Taking a statistics course can be an intimidating experience for many people. Perhaps the reason is that they fear the precision required to accurately calculate answers or perhaps it is because a long list of arithmetic procedures looks like an overwhelming amount of effort to obtain a single numerical answer. Perhaps, however, the real problem lies with the front and back ends of the statistical process: Determining which analytical technique to use and knowing how to properly interpret the end result of the calculations. The options can be confusing. How does one properly design an experiment to adequately test a hypothesis so that all the important variables are considered? What statistical analysis technique is appropriate to evaluating the data? Is the test one-tailed or two-tailed? What is the confidence level for the results? These and other questions can plague beginning students and professionals alike in their search for making sense out of data and drawing real world conclusions. The trick to understanding statistics is to understand the theory and principles underlying them. Statistics is much more than a set of mathematical techniques that are used to manipulate data in order to derive an answer. For statistics to be truly useful, one must recognize and understand the fact that there is an underlying uncertainty and variability in data and collections of data.
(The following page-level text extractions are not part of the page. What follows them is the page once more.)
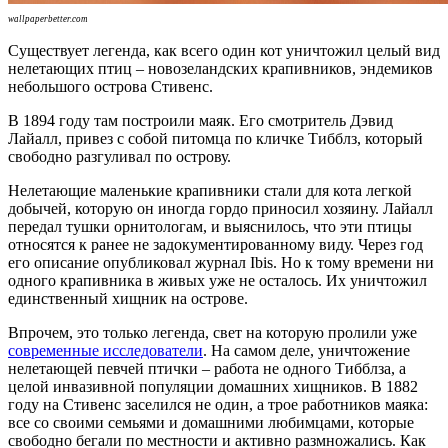
wallpaperbetter.com
Существует легенда, как всего один кот уничтожил целый вид
нелетающих птиц – новозеландских крапивников, эндемиков
небольшого острова Стивенс.
В 1894 году там построили маяк. Его смотритель Дэвид
Лайалл, привез с собой питомца по кличке Тибблз, который
свободно разгуливал по острову.
Нелетающие маленькие крапивники стали для кота легкой
добычей, которую он иногда гордо приносил хозяину. Лайалл
передал тушки орнитологам, и выяснилось, что эти птицы
относятся к ранее не задокументированному виду. Через год
его описание опубликовал журнал Ibis. Но к тому времени ни
одного крапивника в живых уже не осталось. Их уничтожил
единственный хищник на острове.
Впрочем, это только легенда, свет на которую пролили уже
современные исследователи
. На самом деле, уничтожение
нелетающей певчей птички – работа не одного Тибблза, а
целой инвазивной популяции домашних хищников. В 1882
году на Стивенс заселился не один, а трое работников маяка:
все со своими семьями и домашними любимцами, которые
свободно бегали по местности и активно размножались. Как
As human beings, most of us try to move from a position of uncertainty to one of certainty. Knowing "truth" is comforting, and can help us make decisions and plan for the future. However, life does not work that way and statistics does not work that way, either. Rather, statistics suggest with various degrees of confidence (or lack thereof) that one interpretation of the results is more likely than the other. Statistics do not yield black-and-white answers: They give best guesses or scientific estimates.

Statistical Error

Sampling Error

In reality, analyzing and interpreting data using statistics is a messy process. Error is a fact of life when dealing with real world problems. People and things do not always act the way that we expect them to. This happens for a number of reasons. First, for most situations it is virtually impossible to gather data on every member of a population -- the entire group of subjects belonging to a certain category. For example, if one wanted to know what features people in the United States would like in a new widget, it would be virtually impossible to ask each individual: There are simply too many people for this to be a reasonable and cost-effective task. In addition, some people may be out of the country or otherwise unavailable for comment. Therefore, data are usually collected on a sample -- a subset of the population that is assumed to be representative of the population. Sometimes a random sample is used that is chosen at random from the larger population with the assumption that such samples tend to reflect the characteristics of the larger population. The problem with the assumption, however, is that it is impossible to tell whether or not the sample is truly representative without looking at the characteristics of the population. As a result, sampling error -- an error that occurs in statistical analysis when the sample does not represent the population -- can occur and throw off the results of the research. Further, some people may just lie to the researcher for any of a number of reasons ranging from not understanding the question to not paying attention to deliberately trying to throw off the results, again compounding the possibility of error.

Measurement Error

Another type of error that can occur when using statistics to analyze data is measurement error. This is the portion of the observed score that is random noise and not part of the measurement. For example, the researcher may sometimes read the level in a beaker slightly high at times and slightly low at other times. In most cases, measurement errors tend to cancel each other out with repeated measurements (i.e., an accidentally inflated value on one measurement is compensated for by an accidentally deflated value on another measurement). However, there are systematic measurement errors that can be introduced into the situation that do not cancel each other out. For example, the way a question is asked on a questionnaire or in an interview may be misunderstood and an accurate response may not be obtained. Similarly, sometimes researchers unconsciously bias the results by their expectations or by the way that they collect the data. For example, if Harvey likes to flirt with women, he may end up with much better data collected from the women that he interviews than from the cursory discussions he has with the men that he samples.

Estimation Error

Estimation error is the error introduced by statistical estimates. This type of error can come from several sources. Although it is assumed that there is a real or "true" value underlying the numbers that are used in statistical calculations, one almost never gets to work with these true values. For example, most people remember the value of p as 3.14, 3.141, 3.1416, or some other finite value. However, p is actually an infinite decimal that cannot be computed exactly either by finite human beings or their finite computers. How one rounds p or any long decimal number is not of particular importance to the outcome of the calculations in which it is used in simple situations. However, in other instances, it can be and can throw off the entire calculation with the rounding error magnified by subsequent computations. Each number is merely an approximation and not a true value. If they are rounded properly, the errors may not aggregate. However, if the numbers used in calculations are systematically rounded up, for example, the resultant error will compound.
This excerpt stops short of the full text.